Abstract

Mammalian circadian rhythms originate in the hypothalamic suprachiasmatic nuclei (SCN), from which rhythmic neural activity can be recorded in vitro . Application of neurochemicals can reset this rhythm. Here we determine cellular correlates of the phase-shifting properties of neuropeptide Y (NPY) on the hamster circadian clock in vitro . Drug or control treatments were applied to hypothalamic slices containing the SCN on the first day in vitro . The firing rates of individual cells were sampled on the second day in vitro . Control slices exhibited a peak in firing rate in the middle of the day. Microdrop application of NPY to the SCN phase advanced the time of peak firing rate. This phase-shifting effect of NPY was not altered by block of sodium channels with tetrodotoxin or block of calcium channels with cadmium and nickel, consistent with a direct postsynaptic site of action.
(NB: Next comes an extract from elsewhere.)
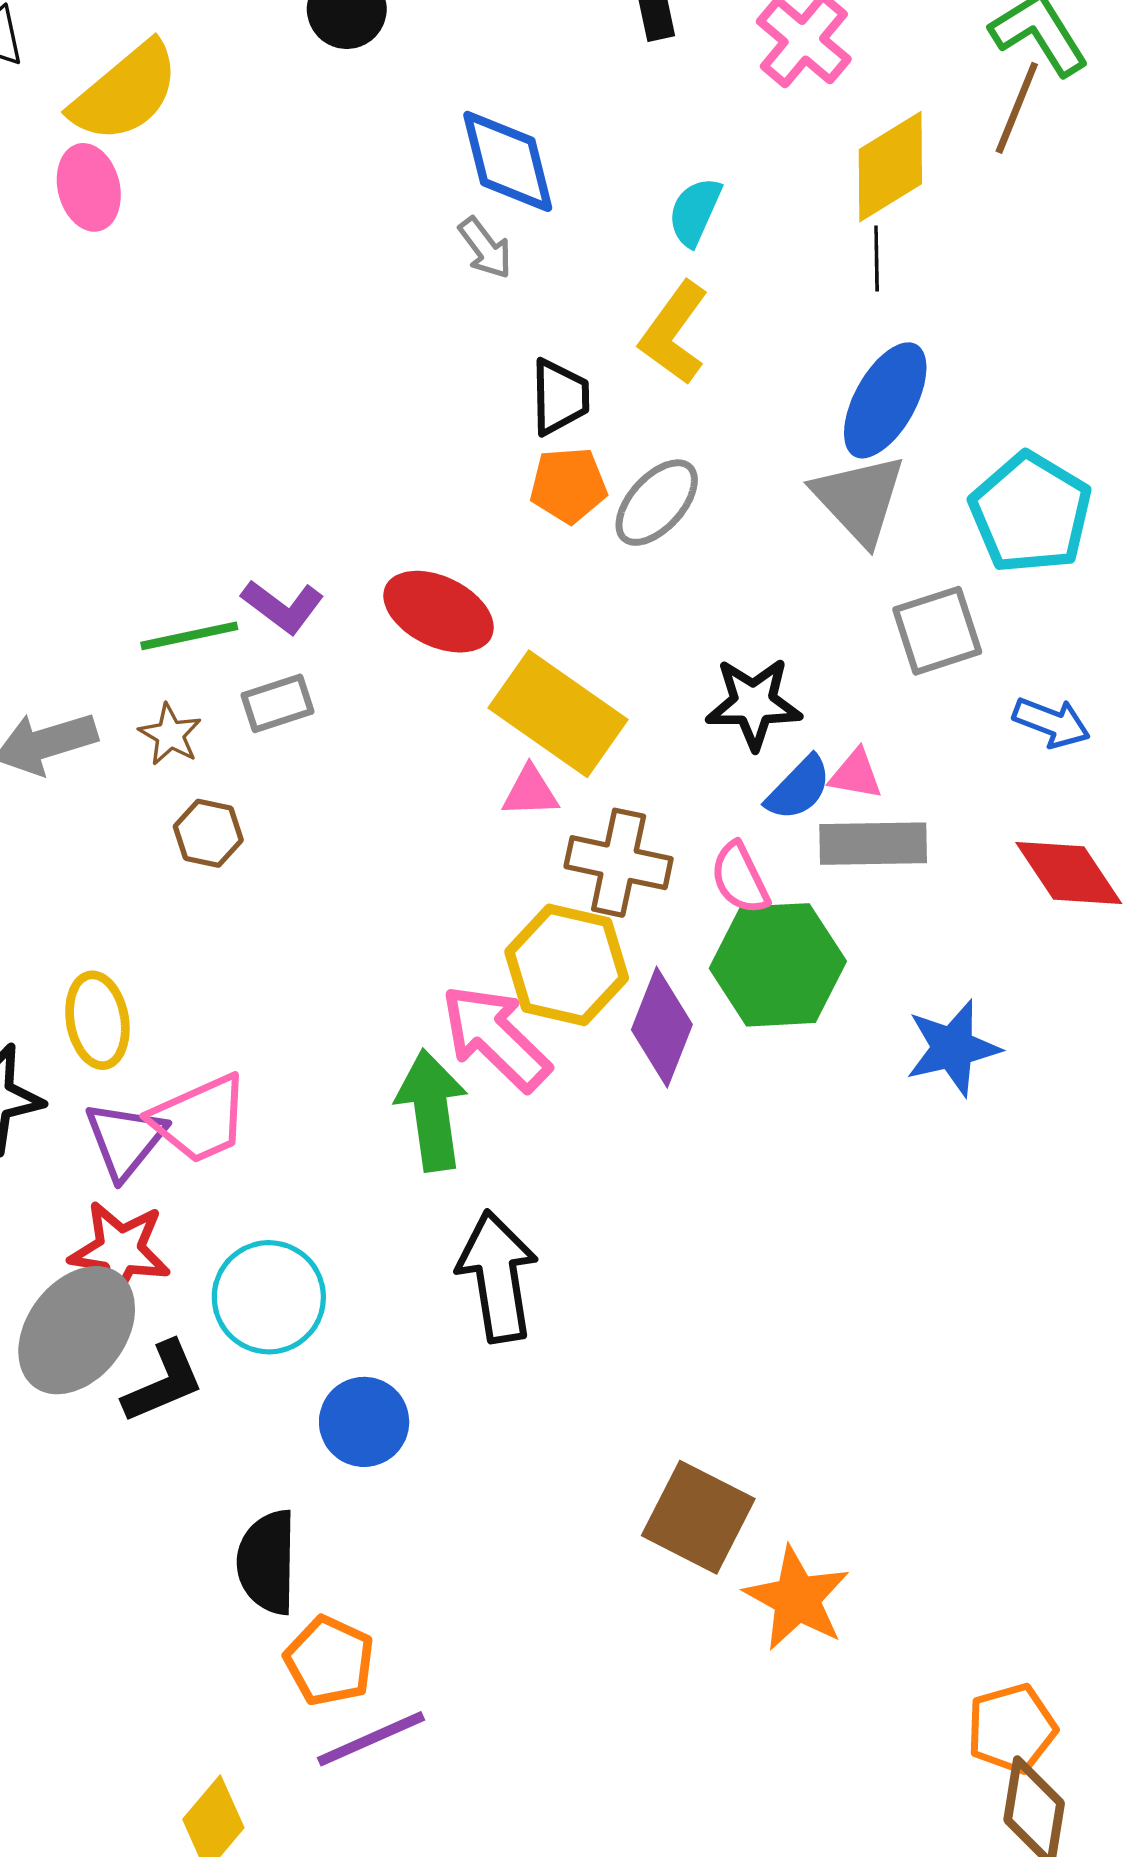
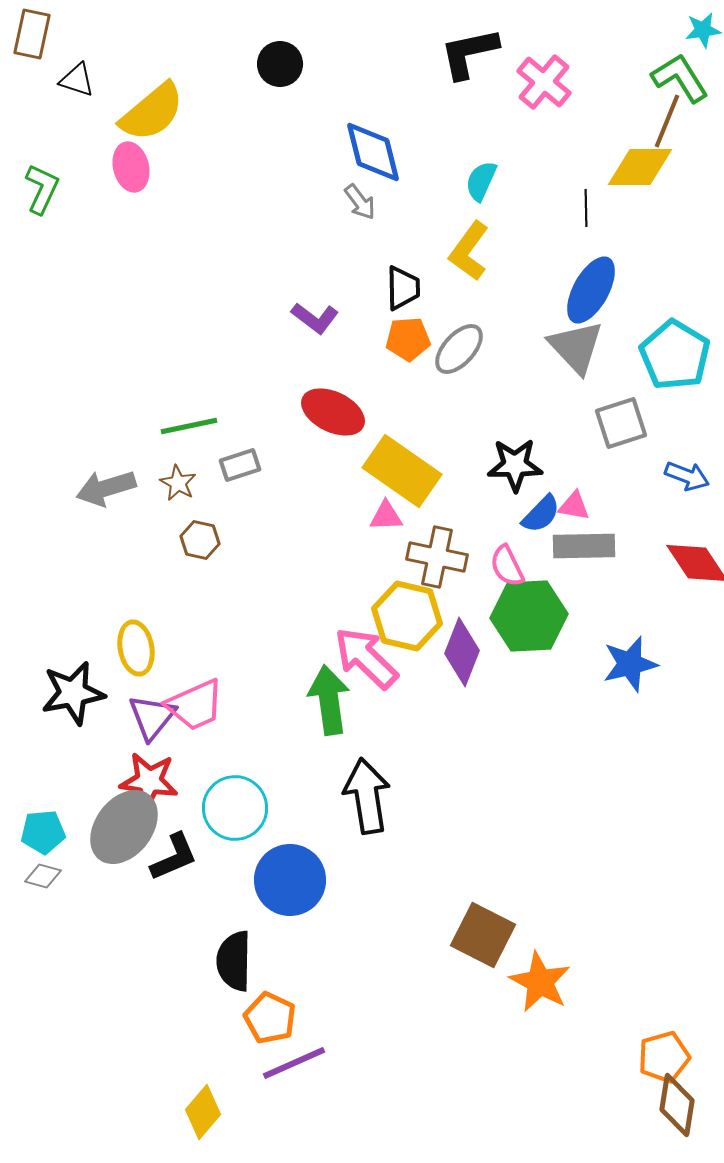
yellow diamond: (890, 167) -> (640, 167), moved, turned 32
purple L-shape: (283, 606) -> (315, 318), moved
blue circle: (364, 1422) -> (290, 880), size x1.4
Pretreatment with the glutamate receptor antagonists ( dl -2-amino-5-phosphonovaleric acid and 6-cyano-7-nitroquinoxaline-2,3-dione disodium) also did not alter phase shifts to NPY. Blocking GABA A receptors with bicuculline (Bic) had effects only at very high (millimolar) doses of Bic, whereas blocking GABA B receptors did not alter effects of NPY. Phase shifts to NPY were blocked by pretreatment with inhibitors of protein kinase C (PKC), suggesting that PKC activation may be necessary for these effects. Bathing the slice in low Ca 2+ /high Mg 2+ can block phase shifts to NPY, possibly via a depolarizing action. A depolarizing high K + bath can also block NPY phase shifts. The results are consistent with direct action of NPY on pacemaker neurons, mediated through a signal transduction pathway that depends on activation of PKC.